_REQUIREMENT_
From the very first line of the data to the line containing "version.However, Mazda has", retype everything exactly, leaving the pictures behind.
DATA IN THIS EXERCISE below:
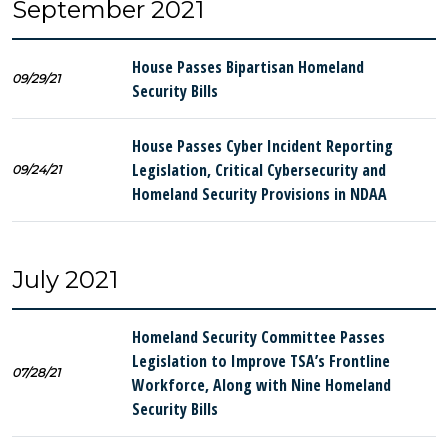
September 2021
House Passes Bipartisan Homeland
09/29/21
Security Bills
House Passes Cyber Incident Reporting
Legislation, Critical Cybersecurity and
09/24/21
Homeland Security Provisions in NDAA
July 2021
Homeland Security Committee Passes
Legislation to Improve TSA’s Frontline
07/28/21
Workforce, Along with Nine Homeland
Security Bills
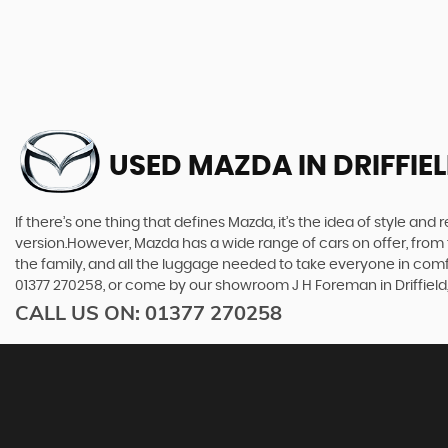
USED MAZDA
IN DRIFFIE
If there’s one thing that defines Mazda, it’s the idea of style an
version.However, Mazda has a wide range of cars on offer, from 
the family, and all the luggage needed to take everyone in comfor
01377 270258, or come by our showroom J H Foreman in Driffield,
CALL US ON:
01377 270258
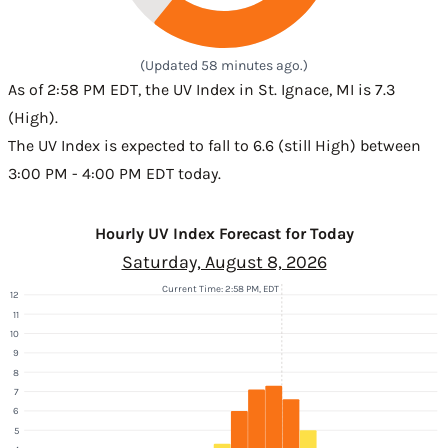
(Updated 58 minutes ago.)
As of 2:58 PM EDT, the UV Index in St. Ignace, MI is 7.3
(High).
The UV Index is expected to fall to 6.6 (still High) between
3:00 PM - 4:00 PM EDT today.
Hourly UV Index Forecast for Today
Saturday, August 8, 2026
Current Time: 2:58 PM, EDT
12
11
10
9
8
7
6
5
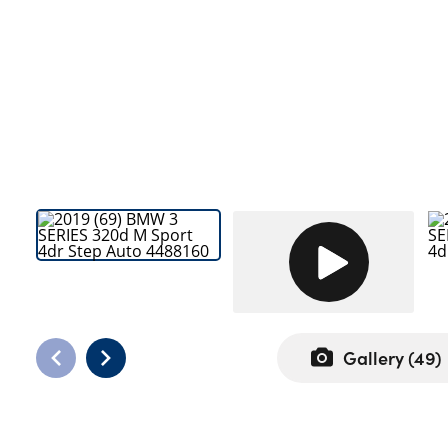
Bodyshop
Careers
50th Anniversary
Customer Feedback
News
About Us
Events
Our Locations
Get in Touch
Electric
Shop
Gallery (
49
)
Finance
For Every Journey
Customer Support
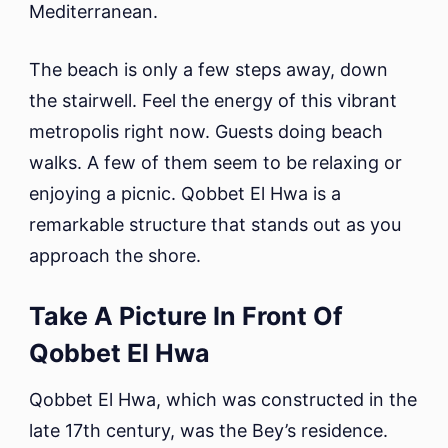
Mediterranean.
The beach is only a few steps away, down
the stairwell. Feel the energy of this vibrant
metropolis right now. Guests doing beach
walks. A few of them seem to be relaxing or
enjoying a picnic. Qobbet El Hwa is a
remarkable structure that stands out as you
approach the shore.
Take A Picture In Front Of
Qobbet El Hwa
Qobbet El Hwa, which was constructed in the
late 17th century, was the Bey’s residence.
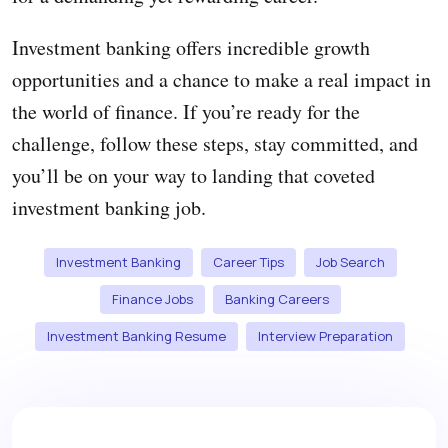
Investment banking offers incredible growth
opportunities and a chance to make a real impact in
the world of finance. If you’re ready for the
challenge, follow these steps, stay committed, and
you’ll be on your way to landing that coveted
investment banking job.
Investment Banking
Career Tips
Job Search
Finance Jobs
Banking Careers
Investment Banking Resume
Interview Preparation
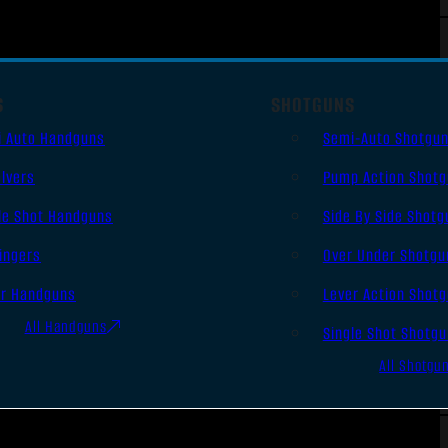
S
SHOTGUNS
i Auto Handguns
Semi-Auto Shotgu
lvers
Pump Action Shot
le Shot Handguns
Side By Side Shotg
ingers
Over Under Shotgu
er Handguns
Lever Action Shot
All Handguns
Single Shot Shotg
All Shotgu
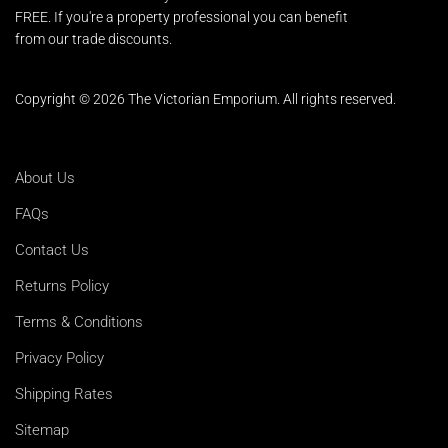
FREE. If you're a property professional you can benefit
from our trade discounts.
Copyright © 2026 The Victorian Emporium.
All rights reserved.
About Us
FAQs
Contact Us
Returns Policy
Terms & Conditions
Privacy Policy
Shipping Rates
Sitemap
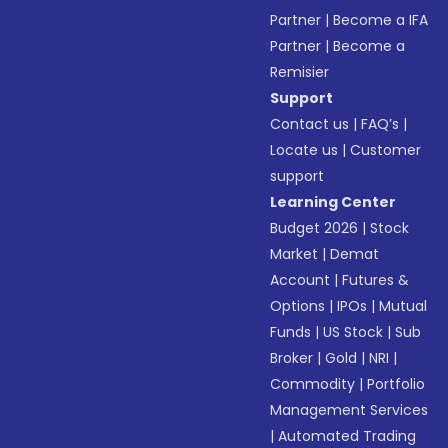
Partner
|
Become a IFA
Partner
|
Become a
Remisier
Support
Contact us
|
FAQ’s
|
Locate us
|
Customer
support
Learning Center
Budget 2026
|
Stock
Market
|
Demat
Account
|
Futures &
Options
|
IPOs
|
Mutual
Funds
|
US Stock
|
Sub
Broker
|
Gold
|
NRI
|
Commodity
|
Portfolio
Management Services
|
Automated Trading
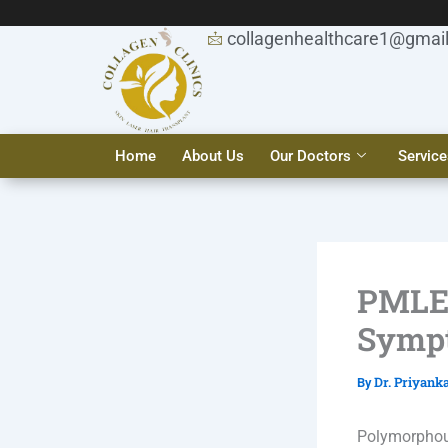
Skip
to
collagenhealthcare1@gmai
content
Home
About Us
Our Doctors
Service
PMLE 
Sympt
Dr. Priyank
By
Polymorphou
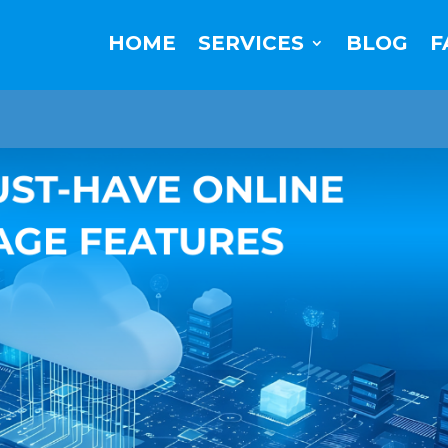
HOME
SERVICES
BLOG
F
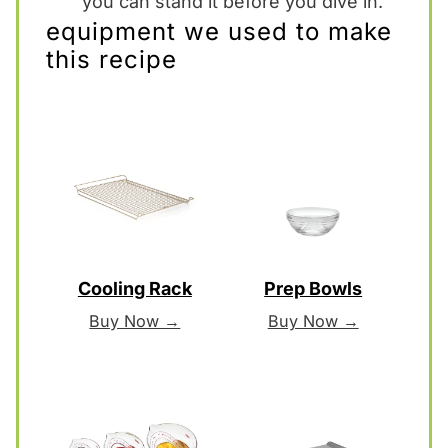
you can stand it before you dive in.
equipment we used to make
this recipe
Cooling Rack
Prep Bowls
Buy Now →
Buy Now →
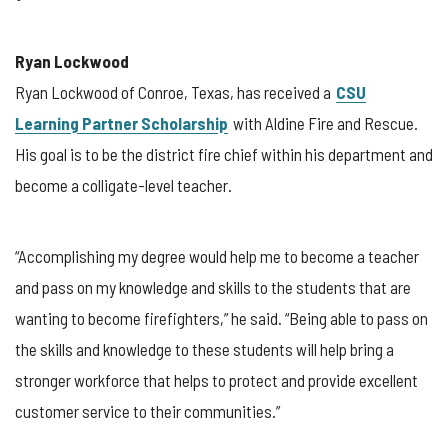
Ryan Lockwood
Ryan Lockwood of Conroe, Texas, has received a
CSU
Learning Partner Scholarship
with Aldine Fire and Rescue.
His goal is to be the district fire chief within his department and
become a colligate-level teacher.
“Accomplishing my degree would help me to become a teacher
and pass on my knowledge and skills to the students that are
wanting to become firefighters,” he said. “Being able to pass on
the skills and knowledge to these students will help bring a
stronger workforce that helps to protect and provide excellent
customer service to their communities.”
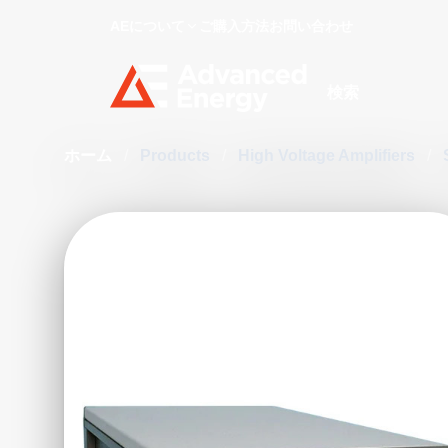
AEについて
ご購入方法
お問い合わせ
Site Search
ホーム
/
Products
/
High Voltage Amplifiers
/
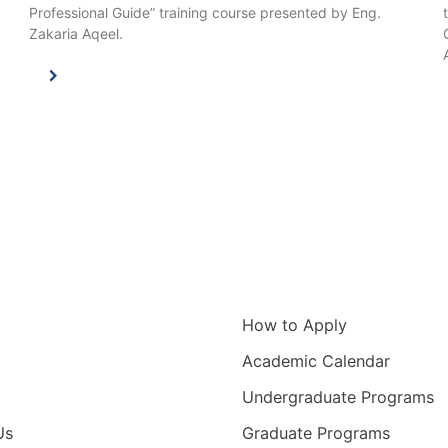
Professional Guide” training course presented by Eng.
Zakaria Aqeel.
igation
Information for
How to Apply
Academic Calendar
Undergraduate Programs
Us
Graduate Programs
End of DATA IN THIS EXERCISE.
_SOLUTION TO THIS PROBLEM_
September 2021
House Passes Bipartisan Homeland
09/29/21
Security Bills
House Passes Cyber Incident Reporting
Legislation, Critical Cybersecurity and
09/24/21
Homeland Security Provisions in NDAA
July 2021
Homeland Security Committee Passes
Legislation to Improve TSA’s Frontline
07/28/21
Workforce, Along with Nine Homeland
Security Bills
USED MAZDA
IN DRIFFIE
If there’s one thing that defines Mazda, it’s the idea of style an
version.However, Mazda has a wide range of cars on offer, from 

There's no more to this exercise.